As did boys did across America, I imagined myself as a heroic keeper of the peace. Our parents didn’t allow us store-bought six-shooters, but we made our own versions out of wood. In my reverie, I was the quickest draw in town.

My fascination with Westerns was an early immersion in a culture wedded to guns. Guns represented power, and the destruction they caused was justified by the need to protect and establish order or to settle old scores.

If our heroes shot and killed other human beings, this was all right because they were clearly the bad guys. We enjoyed seeing their theatrical demise. “Bam, you’re dead,” one of us would yell. “You got me,” the other would respond, spinning and falling to the ground.

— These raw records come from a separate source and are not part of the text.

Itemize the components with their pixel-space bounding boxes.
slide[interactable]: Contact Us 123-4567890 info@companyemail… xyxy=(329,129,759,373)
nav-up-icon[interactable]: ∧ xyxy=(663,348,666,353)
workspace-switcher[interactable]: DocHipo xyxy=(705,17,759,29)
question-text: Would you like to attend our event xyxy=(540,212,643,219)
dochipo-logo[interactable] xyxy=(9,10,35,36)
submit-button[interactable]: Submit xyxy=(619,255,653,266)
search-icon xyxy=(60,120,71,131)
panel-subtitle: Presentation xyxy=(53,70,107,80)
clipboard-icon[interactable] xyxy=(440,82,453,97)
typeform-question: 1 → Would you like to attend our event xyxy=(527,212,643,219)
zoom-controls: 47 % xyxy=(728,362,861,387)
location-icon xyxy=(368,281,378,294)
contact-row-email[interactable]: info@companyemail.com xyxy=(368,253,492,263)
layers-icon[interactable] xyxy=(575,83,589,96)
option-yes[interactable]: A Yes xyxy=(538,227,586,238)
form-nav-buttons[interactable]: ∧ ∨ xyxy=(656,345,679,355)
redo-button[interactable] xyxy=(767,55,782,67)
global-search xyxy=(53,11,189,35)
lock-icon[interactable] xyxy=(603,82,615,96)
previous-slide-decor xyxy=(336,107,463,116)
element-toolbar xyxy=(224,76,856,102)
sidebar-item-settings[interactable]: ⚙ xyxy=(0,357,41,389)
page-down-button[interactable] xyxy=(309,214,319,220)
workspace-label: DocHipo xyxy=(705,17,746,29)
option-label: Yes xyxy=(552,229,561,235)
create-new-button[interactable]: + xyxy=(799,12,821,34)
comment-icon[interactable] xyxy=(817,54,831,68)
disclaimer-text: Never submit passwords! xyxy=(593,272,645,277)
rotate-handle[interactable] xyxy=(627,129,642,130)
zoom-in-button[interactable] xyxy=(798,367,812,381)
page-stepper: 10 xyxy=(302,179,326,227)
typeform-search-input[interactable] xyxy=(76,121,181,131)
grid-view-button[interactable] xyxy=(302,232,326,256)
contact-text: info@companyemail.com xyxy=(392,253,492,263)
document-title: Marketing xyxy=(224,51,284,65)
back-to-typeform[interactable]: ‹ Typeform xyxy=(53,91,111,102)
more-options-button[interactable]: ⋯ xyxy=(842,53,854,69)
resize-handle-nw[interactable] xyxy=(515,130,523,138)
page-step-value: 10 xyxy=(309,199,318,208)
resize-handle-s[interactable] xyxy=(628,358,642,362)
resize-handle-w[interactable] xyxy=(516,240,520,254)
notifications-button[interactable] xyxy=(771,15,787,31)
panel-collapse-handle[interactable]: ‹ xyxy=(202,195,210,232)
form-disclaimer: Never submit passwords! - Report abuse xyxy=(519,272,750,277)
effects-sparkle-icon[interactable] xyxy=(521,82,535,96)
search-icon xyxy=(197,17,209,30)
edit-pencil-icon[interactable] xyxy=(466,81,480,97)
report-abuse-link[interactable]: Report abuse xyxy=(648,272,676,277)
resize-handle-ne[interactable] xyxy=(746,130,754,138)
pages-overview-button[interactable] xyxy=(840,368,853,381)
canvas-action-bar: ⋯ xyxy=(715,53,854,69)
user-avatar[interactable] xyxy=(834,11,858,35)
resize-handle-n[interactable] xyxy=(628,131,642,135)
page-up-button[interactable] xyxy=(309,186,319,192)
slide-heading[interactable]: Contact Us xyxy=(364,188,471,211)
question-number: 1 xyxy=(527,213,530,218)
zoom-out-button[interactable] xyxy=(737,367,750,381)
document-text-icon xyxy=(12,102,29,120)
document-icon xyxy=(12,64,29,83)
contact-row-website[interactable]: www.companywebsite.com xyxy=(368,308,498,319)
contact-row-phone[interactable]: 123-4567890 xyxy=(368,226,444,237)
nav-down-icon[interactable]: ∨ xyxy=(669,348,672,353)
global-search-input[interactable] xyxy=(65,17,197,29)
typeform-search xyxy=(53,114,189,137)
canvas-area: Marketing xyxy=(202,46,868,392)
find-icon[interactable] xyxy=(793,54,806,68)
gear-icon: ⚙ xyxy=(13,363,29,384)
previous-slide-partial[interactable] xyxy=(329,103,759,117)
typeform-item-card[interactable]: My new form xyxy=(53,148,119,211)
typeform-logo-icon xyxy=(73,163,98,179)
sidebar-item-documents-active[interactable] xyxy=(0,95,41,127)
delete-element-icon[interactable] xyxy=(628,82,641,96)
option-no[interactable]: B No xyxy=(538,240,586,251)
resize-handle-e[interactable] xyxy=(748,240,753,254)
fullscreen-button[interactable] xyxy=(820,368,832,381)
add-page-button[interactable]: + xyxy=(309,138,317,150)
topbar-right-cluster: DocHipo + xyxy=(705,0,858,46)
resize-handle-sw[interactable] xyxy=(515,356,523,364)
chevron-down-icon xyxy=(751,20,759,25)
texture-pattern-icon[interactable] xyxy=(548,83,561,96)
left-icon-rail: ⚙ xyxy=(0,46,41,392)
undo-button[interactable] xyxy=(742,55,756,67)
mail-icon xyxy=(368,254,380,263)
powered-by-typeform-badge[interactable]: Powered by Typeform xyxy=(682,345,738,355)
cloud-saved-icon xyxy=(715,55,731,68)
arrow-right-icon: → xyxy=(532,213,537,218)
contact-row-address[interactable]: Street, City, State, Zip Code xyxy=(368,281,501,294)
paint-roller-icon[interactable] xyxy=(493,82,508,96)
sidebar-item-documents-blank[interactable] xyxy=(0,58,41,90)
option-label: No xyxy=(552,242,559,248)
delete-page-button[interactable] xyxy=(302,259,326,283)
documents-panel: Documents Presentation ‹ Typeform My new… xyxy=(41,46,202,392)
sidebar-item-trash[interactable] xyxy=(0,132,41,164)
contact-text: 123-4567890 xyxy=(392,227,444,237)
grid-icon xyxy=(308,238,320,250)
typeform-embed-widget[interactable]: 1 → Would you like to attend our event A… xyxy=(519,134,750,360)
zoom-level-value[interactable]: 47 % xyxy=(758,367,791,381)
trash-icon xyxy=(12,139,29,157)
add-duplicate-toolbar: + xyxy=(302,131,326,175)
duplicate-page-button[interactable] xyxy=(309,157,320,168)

Over time, on TV and in movies, the weapons became more sophisticated. Colt 45s and Winchester rifles were followed by .44 Magnums and AR7s. Then came Glocks and M60 machine guns. Star Wars and Jurassic Park brought us Mauser pistols and SPAS-12 shotguns. Today, AK47s are the weapons of choice.

Beyond the arguments over gun proliferation and control in America, and whether our Constitution sanctions unfettered access, is the simple reality that we Americans are in love with our guns. We want them, we have them, and we use them— despite the horrendous suffering they inflict.

This is true on a national scale as well. Too often and too quickly we turn to our weapons—ever more sophisticated—in our cities and in the world. We choose war over defense, “death from above” over mediation and conflict resolution.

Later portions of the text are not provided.